Surf Trip Internacional
Uma surf trip internacional é o “teste de fogo” definitivo para a parceria entre surfista e shaper. É o momento em que o investimento financeiro, o tempo de viagem e a expectativa encontram a realidade das ondas perfeitas (ou desafiadoras).
Nesse cenário, a importância do trabalho conjunto ganha camadas técnicas e estratégicas que não existem no surf do dia a dia.

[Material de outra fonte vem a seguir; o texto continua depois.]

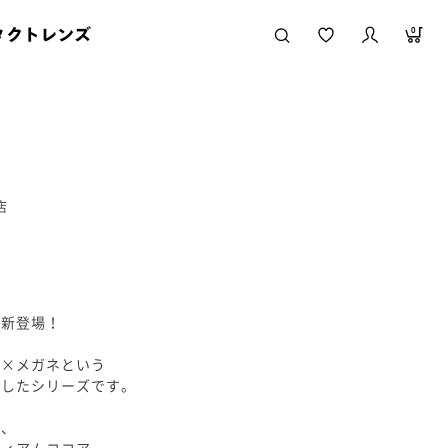
タクトレンズ
0
店
が新登場！
型×メガネという
案したシリーズです。
く、
ディアムココア。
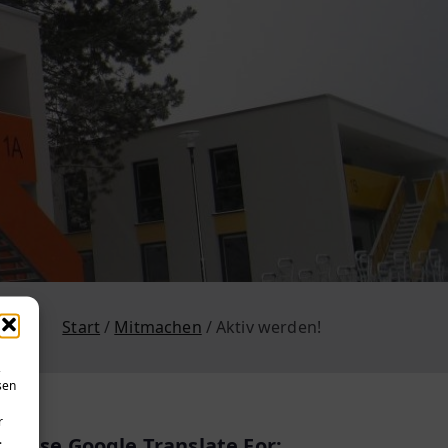
Start
Mitmachen
Aktiv werden!
,
sen
r
.
Use Google Translate For:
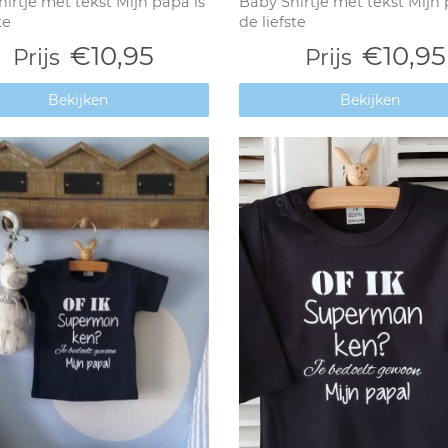
irtje met tekst Mijn papa is
Baby Shirtje met tekst Mijn 
te
de liefste
€10,95
€10,95
Prijs
Prijs
Bekijken
Bekijken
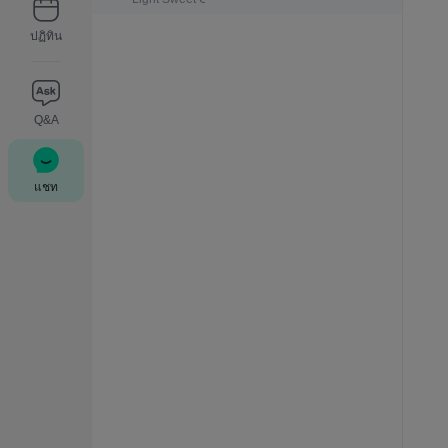
ปฏิทิน
Q&A
แชท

O Conceito de “quiver” estratégico: Diferente de surfar em casa, onde você escolhe a prancha no porta-malas antes de cair, em uma viagem internacional você está limitado ao que cabe na capa. Você precisa saber descrever exatamente para onde vai, “Vou para o Peru” exige um design (geralmente focado em bordas e projeção para esquerdas longas) completamente diferente de “Vou para a Indonésia” (onde se busca controle em tubos e velocidade em bancadas de coral).

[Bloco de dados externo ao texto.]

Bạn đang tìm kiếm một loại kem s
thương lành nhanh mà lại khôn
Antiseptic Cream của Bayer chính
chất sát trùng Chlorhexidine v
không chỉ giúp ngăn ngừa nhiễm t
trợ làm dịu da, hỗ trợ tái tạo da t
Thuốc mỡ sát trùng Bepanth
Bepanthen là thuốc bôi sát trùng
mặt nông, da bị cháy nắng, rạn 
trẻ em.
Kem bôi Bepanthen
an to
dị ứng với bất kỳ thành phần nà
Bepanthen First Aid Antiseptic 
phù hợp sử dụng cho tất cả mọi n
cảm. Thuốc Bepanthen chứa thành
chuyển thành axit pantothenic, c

Ajuste de Litragem e Densidade: Ondas internacionais costumam ter mais “pressão” e volume de água do que as ondas médias brasileiras. Flutuação e controle merece um destaque especial, o shaper pode sugerir uma prancha com um pouco menos de volume ou bordas mais refinadas para que ela “prenda” na face da onda mais potente porém fará perder no quesito importantíssimo que é a remada, saiba ser claro com ele para que essa balança venha da maneira adequada.

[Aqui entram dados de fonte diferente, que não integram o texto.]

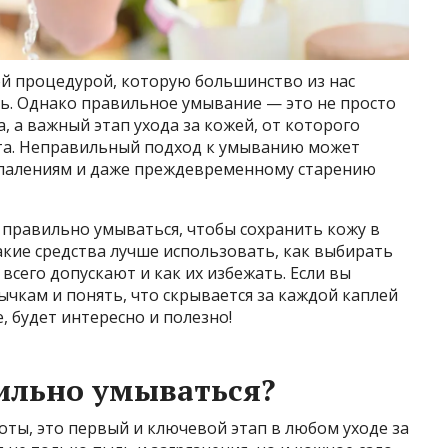
й процедурой, которую большинство из нас
ь. Однако правильное умывание — это не просто
, а важный этап ухода за кожей, от которого
сота. Неправильный подход к умыванию может
оспалениям и даже преждевременному старению
к правильно умываться, чтобы сохранить кожу в
акие средства лучше использовать, как выбирать
всего допускают и как их избежать. Если вы
ычкам и понять, что скрывается за каждой каплей
 будет интересно и полезно!
ильно умываться?
оты, это первый и ключевой этап в любом уходе за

Em viagens para picos de pedra ou coral, o shaper pode fazer uma laminação mais forte (extra glass). Uma prancha quebrada no segundo dia de uma viagem para Maldivas pode arruinar o investimento de meses.
Por último as rabetas definem o tipo de onda, por exemplo, a escolha entre uma Round (para curvas suaves e controle) ou uma Swallow (para troca de borda rápida) é decidida nessa consultoria pré-viagem.
Responsabilidades Pré-Trip
| Papel do Surfista | Papel do Shaper |
| Estudar o destino: Saber o tamanho médio e o tipo de fundo (reef, point ou beach break). | Analisar o histórico: Usar a experiência de outros clientes que já foram para o mesmo local. |
| Testar os protótipos: Não deixe para estrear uma prancha nova direto na viagem. | Cronograma de entrega: Garantir que as pranchas estejam prontas e curadas (resina seca) semanas antes do embarque. |
| Feedback honesto: Relatar o que funcionou em trips passadas. | Sugestão de Quilhas: Indicar o jogo de quilhas ideal para o design que ele criou. |
Não chegue no shaper pedindo exatamente a prancha que o Italo Ferreira ou o John John Florence usam. Peça a prancha que vai fazer você surfar como eles dentro das suas limitações. Ter um shaper de confiança é como ter um mecânico de Fórmula 1 pessoal: ele garante que sua “máquina” não seja o fator limitante do seu desempenho.
Por Rogério Ruffo.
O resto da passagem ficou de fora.